But you shouldn’t get your hopes too high for COVID-19 vaccines. Here are three reasons why.

Image source: Getty Images.

1. The probability of success isn’t as great as you might think

Many Americans assume that regulatory approval of a vaccine is right around the corner. President Donald Trump even publicly suggested that a “vaccine solution” for COVID-19 will be available “long before the end of the year.” But these assumptions could be off-base.

WHO’s list of COVID-19 vaccines includes only one U.S.-made candidate in phase 2 testing. Moderna (NASDAQ:MRNA) recently announced that its late-stage study of COVID-19 vaccine candidate mRNA-1273 would be delayed. The biotech still hopes to begin the trial in July, however. Meanwhile, AstraZeneca (NYSE:AZN) and its partner, the University of Oxford, are already recruiting for participants in a phase 3 study for their COVID-19 vaccine candidate.
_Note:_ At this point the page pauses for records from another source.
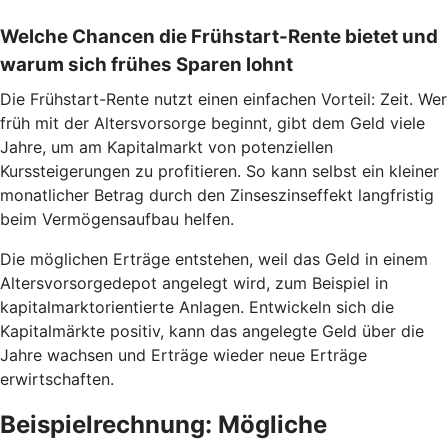
Welche Chancen die Frühstart-Rente bietet und
warum sich frühes Sparen lohnt
Die Frühstart-Rente nutzt einen einfachen Vorteil: Zeit. Wer
früh mit der Altersvorsorge beginnt, gibt dem Geld viele
Jahre, um am Kapitalmarkt von potenziellen
Kurssteigerungen zu profitieren. So kann selbst ein kleiner
monatlicher Betrag durch den Zinseszinseffekt langfristig
beim Vermögensaufbau helfen.
Die möglichen Erträge entstehen, weil das Geld in einem
Altersvorsorgedepot angelegt wird, zum Beispiel in
kapitalmarktorientierte Anlagen. Entwickeln sich die
Kapitalmärkte positiv, kann das angelegte Geld über die
Jahre wachsen und Erträge wieder neue Erträge
erwirtschaften.
Beispielrechnung: Mögliche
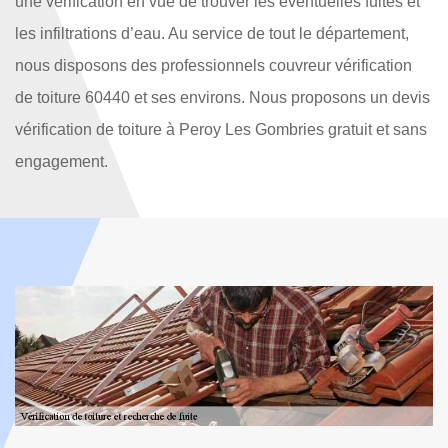
une vérification en vue de trouver les éventuelles fuites et
les infiltrations d’eau. Au service de tout le département,
nous disposons des professionnels couvreur vérification
de toiture 60440 et ses environs. Nous proposons un devis
vérification de toiture à Peroy Les Gombries gratuit et sans
engagement.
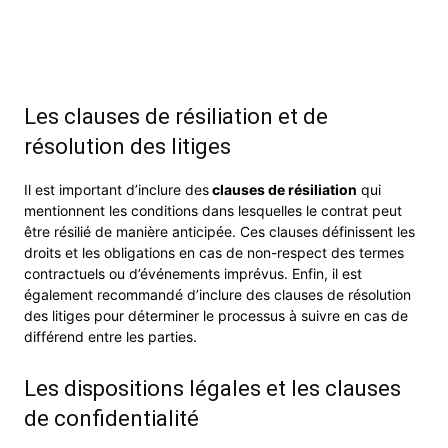
Les clauses de résiliation et de
résolution des litiges
Il est important d’inclure des
clauses de résiliation
qui
mentionnent les conditions dans lesquelles le contrat peut
être résilié de manière anticipée. Ces clauses définissent les
droits et les obligations en cas de non-respect des termes
contractuels ou d’événements imprévus. Enfin, il est
également recommandé d’inclure des clauses de résolution
des litiges pour déterminer le processus à suivre en cas de
différend entre les parties.
Les dispositions légales et les clauses
de confidentialité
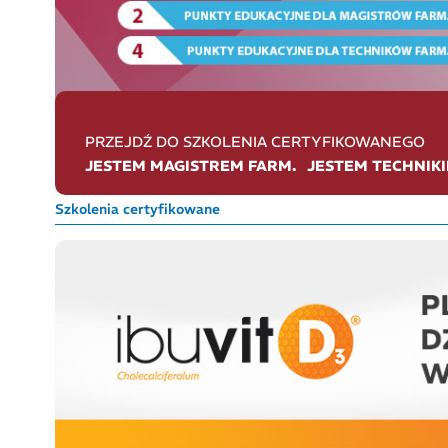
PRZEJDŹ DO SZKOLENIA CERTYFIKOWANEGO
JESTEM MAGISTREM FARM.
JESTEM TECHNIKI
Szkolenia certyfikowane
The probability of these or other vaccines being successful isn’t as great as you might think. Only around 24% of vaccines in phase 2 clinical testing go on to win approval from the Food and Drug Administration, according to a historical analysis conducted by biopharmaceutical trade group BIO. That percentage jumps to 74% for vaccines in phase 3 testing. But that’s still a 1-in-4 chance of failure.

2. COVID-19 vaccines might not be as effective as you expect

Even if one or more COVID-19 vaccines win FDA approval, they might not be as effective as you’d expect. Why? The bar isn’t all that high when it comes to efficacy.

Last week, the FDA issued guidelines for its review and approval process for COVID-19 vaccine candidates. To be considered effective, a vaccine only has to “prevent disease or decrease its severity in at least 50% of people who are vaccinated.”

This threshold isn’t unusual for the first vaccines against a virus for which no vaccines currently exist. However, it also means that there’s a real possibility that among those who receive a COVID-19 vaccine, nearly half won’t be effectively immunized against the novel coronavirus.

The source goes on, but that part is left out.